I pulled into the driveway, put my car in park. And out she came, smiling like the grim reaper, creeping forward like Frankenstein’s lovely, lovely bride. Yes, there she was, the queen of my darkest imaginings. I was barely sixteen, and here I was already wondering what I’m going to look like in the future. And I mean, when I am as old as Frankenstein’s lovely, lovely bride.

Yup, it was her. My mother.

“Oh, sweetheart, I’m so glad you’re here!” she squealed in a voice that was oddly girly. “But I do say, you were not very punctual…oh, but what’s the bother. You’re here now.”

I hugged her back as best as I could. Okay, so maybe I was being just a little bit dramatic. My mother was actually quite beautiful and looked nothing like Frankenstein’s bride. But I was not pleased that I had been dragged back home from vacationing on my father’s yacht. Especially since Hans was mad that he had to go home too. I was sure he had been this close to asking me out.

“Good to see you too, Mom,” I lied. “So who’s going to help me unpack my stuff?” I took off my sunglasses and indicated the trunk. She looked slightly taken aback.

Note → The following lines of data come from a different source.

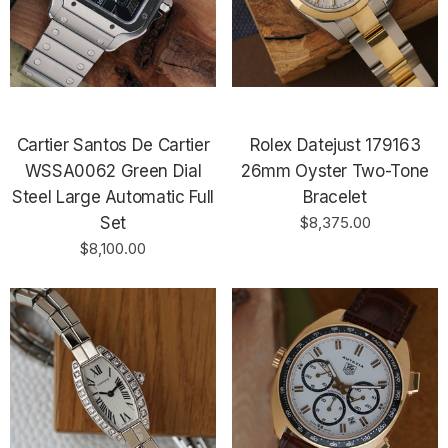
Cartier Santos De Cartier
Rolex Datejust 179163
WSSA0062 Green Dial
26mm Oyster Two-Tone
Steel Large Automatic Full
Bracelet
Set
$8,375.00
$8,100.00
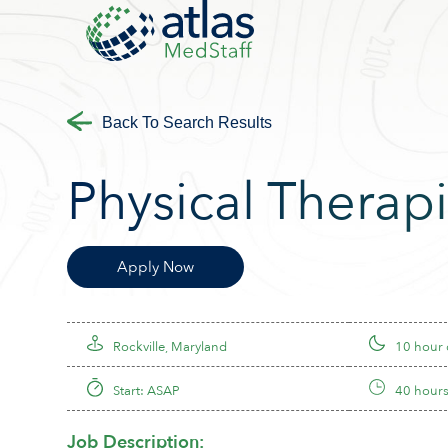
Back To Search Results
Physical Therapi
Apply Now
Rockville, Maryland
10 hour
Start: ASAP
40 hours
Job Description:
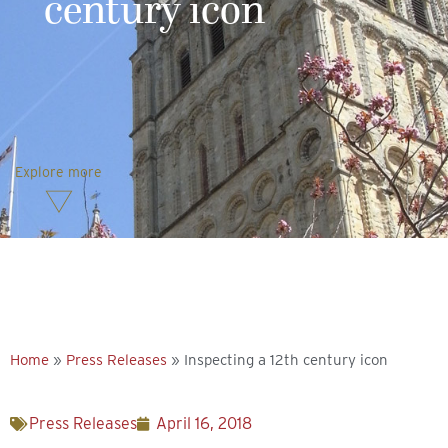
century icon
Explore more
Home
»
Press Releases
»
Inspecting a 12th century icon
Press Releases
April 16, 2018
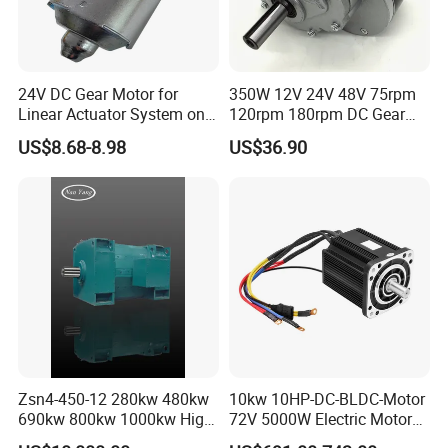
24V DC Gear Motor for
350W 12V 24V 48V 75rpm
Linear Actuator System on
120rpm 180rpm DC Gear
Adjustable Tables
Brushed Motor for Electric
US$8.68-8.98
US$36.90
WheelChair
Zsn4-450-12 280kw 480kw
10kw 10HP-DC-BLDC-Motor
690kw 800kw 1000kw High-
72V 5000W Electric Motoro
Power DC Main Drive Motor,
6kw 11kw Electric Boat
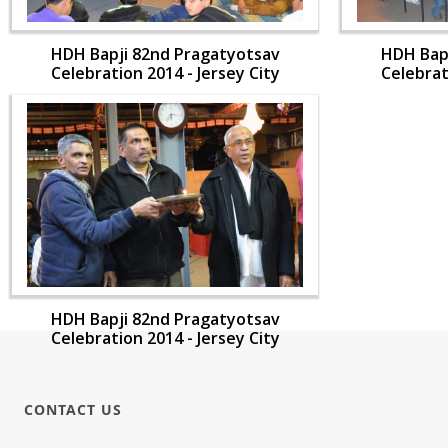
HDH Bapji 82nd Pragatyotsav
HDH Bap
Celebration 2014 - Jersey City
Celebrat
HDH Bapji 82nd Pragatyotsav
Celebration 2014 - Jersey City
CONTACT US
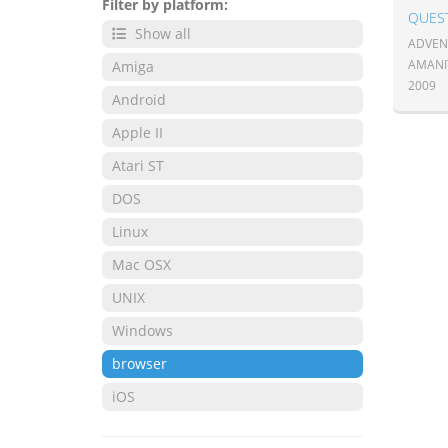
Filter by platform:
QUES
Show all
ADVENT
AMANI
Amiga
2009
Android
Apple II
Atari ST
DOS
Linux
Mac OSX
UNIX
Windows
browser
iOS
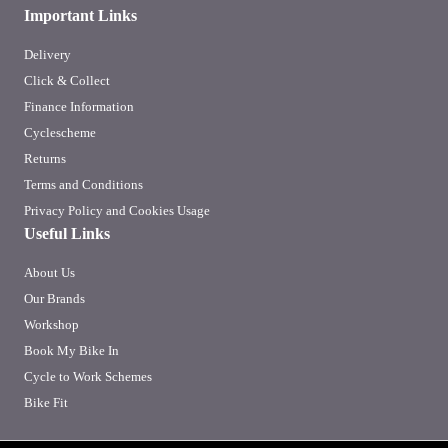
Important Links
Delivery
Click & Collect
Finance Information
Cyclescheme
Returns
Terms and Conditions
Privacy Policy and Cookies Usage
Useful Links
About Us
Our Brands
Workshop
Book My Bike In
Cycle to Work Schemes
Bike Fit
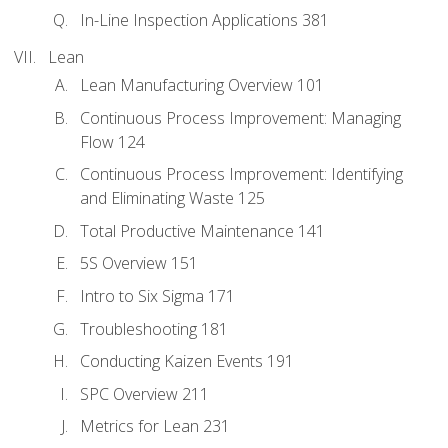
In-Line Inspection Applications 381
Lean
Lean Manufacturing Overview 101
Continuous Process Improvement: Managing
Flow 124
Continuous Process Improvement: Identifying
and Eliminating Waste 125
Total Productive Maintenance 141
5S Overview 151
Intro to Six Sigma 171
Troubleshooting 181
Conducting Kaizen Events 191
SPC Overview 211
Metrics for Lean 231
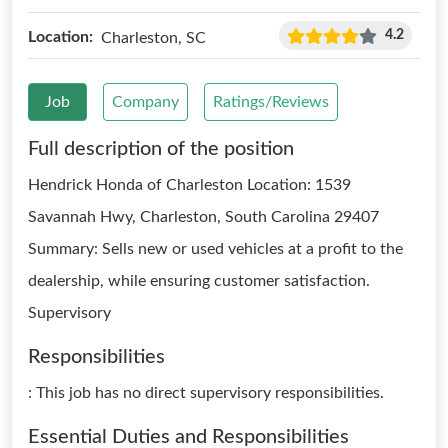
4.2
Location:
Charleston, SC
Job
Company
Ratings/Reviews
Full description of the position
Hendrick Honda of Charleston Location: 1539
Savannah Hwy, Charleston, South Carolina 29407
Summary: Sells new or used vehicles at a profit to the
dealership, while ensuring customer satisfaction.
Supervisory
Responsibilities
: This job has no direct supervisory responsibilities.
Essential Duties and Responsibilities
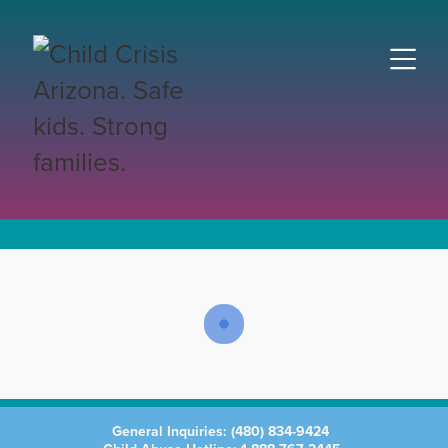
General Inquiries:
(480) 834-9424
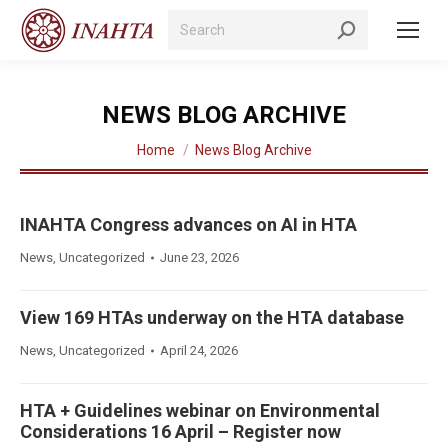
Search:
NEWS BLOG ARCHIVE
You are here:
Home
News Blog Archive
INAHTA Congress advances on AI in HTA
News
,
Uncategorized
June 23, 2026
View 169 HTAs underway on the HTA database
News
,
Uncategorized
April 24, 2026
HTA + Guidelines webinar on Environmental
Considerations 16 April – Register now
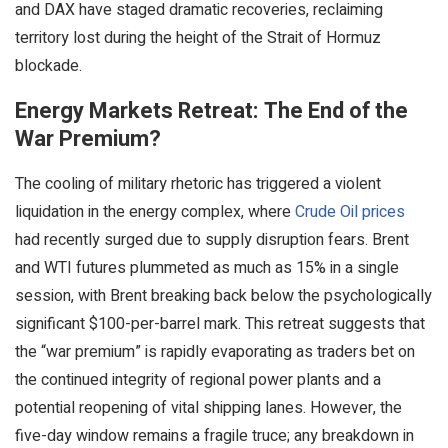
and DAX have staged dramatic recoveries, reclaiming
territory lost during the height of the Strait of Hormuz
blockade.
Energy Markets Retreat: The End of the
War Premium?
The cooling of military rhetoric has triggered a violent
liquidation in the energy complex, where
Crude Oil prices
had recently surged due to supply disruption fears. Brent
and WTI futures plummeted as much as 15% in a single
session, with Brent breaking back below the psychologically
significant $100-per-barrel mark. This retreat suggests that
the “war premium” is rapidly evaporating as traders bet on
the continued integrity of regional power plants and a
potential reopening of vital shipping lanes. However, the
five-day window remains a fragile truce; any breakdown in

“Oh, I’ll call Henri out in a minute. Tell me, how is your summer going?”

I sighed dramatically. Despite my vow to be pleasant, I couldn’t help myself. “Much too fast, if I do say so myself. It’s like, one moment I was holding it in the palm of my hand, and the next…it was gone.” I extended my hand above my head like I was setting a sparrow free, look once at my mother, and proceeded to whisk myself into the house.

Henri. So that’s what his name was. Husband number five. On a hook above the mantle, I saw a picture of my mother with some guy. I only assumed it was Henri. I studied him. at least he was closer to her age this time. I could have dated the last one. He wasn’t bad looking. Greying hair, tan-ish skin. Brown eyes. Just like the last four.

Just like my father.

I looked back out the window, surprised my mother hadn’t followed me in. Oh. she was there with Henri. I turned back around, blushing. The place hadn’t changed much, since I had been here three years ago. The wide front hall with a view of the kitchen, the friendly floor-to-ceiling windows with a view of the river.

Suddenly, looking out those windows that were like the innocent eyes of a child, I had the strangest thought. I realized that I kind of missed this place. I shuddered in horror and turned away, just as Henri and Mom came in the door.

“Jemma, this is Henri,” my mother said, standing beside me and putting her arms around my shoulders. “Henri, meet my daughter.”

I appraised him. spitting image of the picture on the wall. after a long second, I smiled at him.

“Henri,” I said sweetly. “Welcome to the family.”